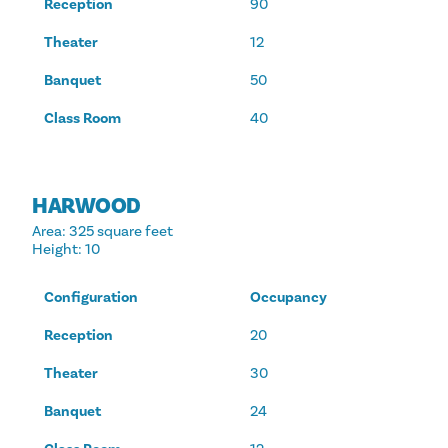
Reception
90
Theater
12
Banquet
50
Class Room
40
HARWOOD
Area
: 325 square feet
Height
: 10
Configuration
Occupancy
Reception
20
Theater
30
Banquet
24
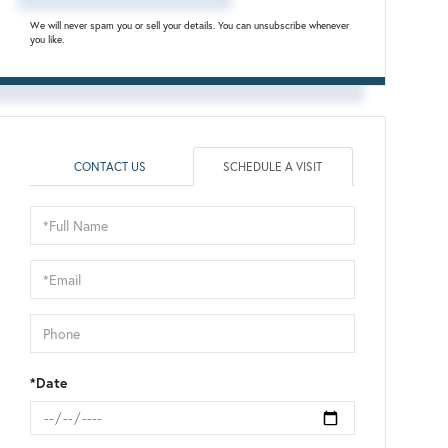
We will never spam you or sell your details. You can unsubscribe whenever
you like.
CONTACT US
SCHEDULE A VISIT
Schedule
a
Visit
*Date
***
▸ Task details: Repeat the lines exactly, starting with the line that contains "325 square feet" and ending with the last line of the entries. Keep both of those lines but no pictures.

▸ Your response:
: 325 square feet
Height
: 10
Configuration
Occupancy
Reception
20
Theater
30
Banquet
24
We will never spam you or sell your details. You can unsubscribe whenever
you like.
CONTACT US
SCHEDULE A VISIT
Schedule
a
Visit
*Date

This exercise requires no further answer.